OBERLANDESGERICHT KOBLENZ IM NAMEN DES VOLKES URTEIL

Geschäftsnummer: 12 U 716/02

Verkündet am 01.09.2003

in dem Rechtsstreit

wegen Schadensersatzes aus einem Verkehrsunfall.

Der 12. Zivilsenat hat durch den Vorsitzenden Richter am Oberlandesgericht Dierkes und die Richter am Oberlandesgericht Dr. Wohlhage und Dr.
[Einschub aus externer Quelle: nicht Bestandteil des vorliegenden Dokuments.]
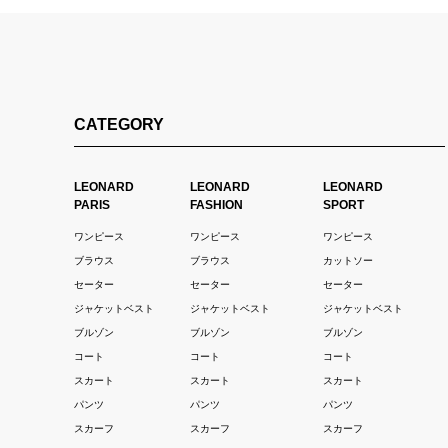
CATEGORY
LEONARD
LEONARD
LEONARD
PARIS
FASHION
SPORT
ワンピース
ワンピース
ワンピース
ブラウス
ブラウス
カットソー
セーター
セーター
セーター
ジャケットベスト
ジャケットベスト
ジャケットベスト
ブルゾン
ブルゾン
ブルゾン
コート
コート
コート
スカート
スカート
スカート
パンツ
パンツ
パンツ
スカーフ
スカーフ
スカーフ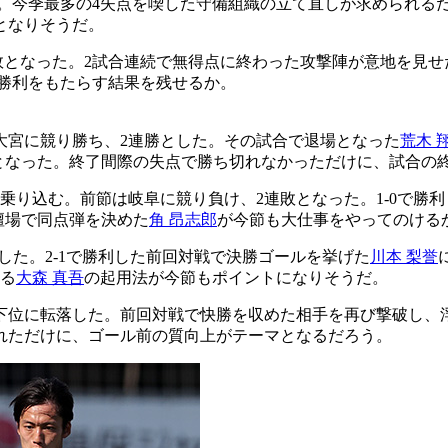
。今季最多の4失点を喫した守備組織の立て直しが求められる
となりそうだ。
敗となった。2試合連続で無得点に終わった攻撃陣が意地を見せ
勝利をもたらす結果を残せるか。
大宮に競り勝ち、2連勝とした。その試合で退場となった
荒木 
敗となった。終了間際の失点で勝ち切れなかっただけに、試合の
乗り込む。前節は岐阜に競り負け、2連敗となった。1-0で勝
壇場で同点弾を決めた
角 昂志郎
が今節も大仕事をやってのける
した。2-1で勝利した前回対戦で決勝ゴールを挙げた
川本 梨誉
いる
大森 真吾
の起用法が今節もポイントになりそうだ。
下位に転落した。前回対戦で快勝を収めた相手を再び撃破し、
れただけに、ゴール前の質向上がテーマとなるだろう。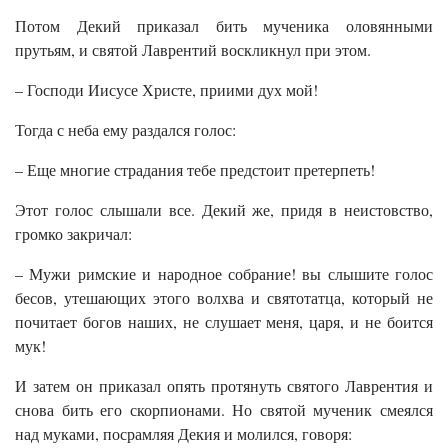
Потом Декий приказал бить мученика оловянными
прутьям, и святой Лаврентий воскликнул при этом.
– Господи Иисусе Христе, приими дух мой!
Тогда с неба ему раздался голос:
– Еще многие страдания тебе предстоит претерпеть!
Этот голос слышали все. Декий же, придя в неистовство,
громко закричал:
– Мужи римские и народное собрание! вы слышите голос
бесов, утешающих этого волхва и святотатца, который не
почитает богов наших, не слушает меня, царя, и не боится
мук!
И затем он приказал опять протянуть святого Лаврентия и
снова бить его скорпионами. Но святой мученик смеялся
над муками, посрамляя Декия и молился, говоря: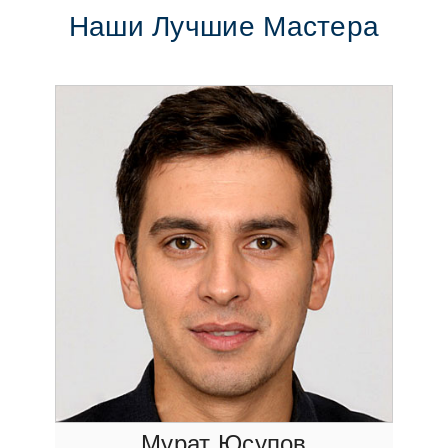
Наши Лучшие Мастера
Мурат Юсупов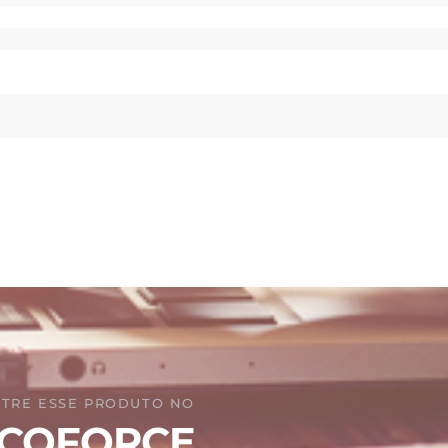
TRE ESSE PRODUTO NO
COFORCE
Eschelbach auf die mündliche Verhandlung vom 11. August 2003

für Recht erkannt:

Tenor:

Die Berufungen des Klägers und der Beklagten gegen das am 7. Mai 2002 verkündete Urteil der 4. Zivilkammer -Einzelrichterin- des Landgerichts Mainz werden zurückgewiesen.

Von den Kosten des Berufungsverfahrens haben der Kläger 37,50 %, die Beklagten als Gesamtschuldner 62,50 % zu tragen.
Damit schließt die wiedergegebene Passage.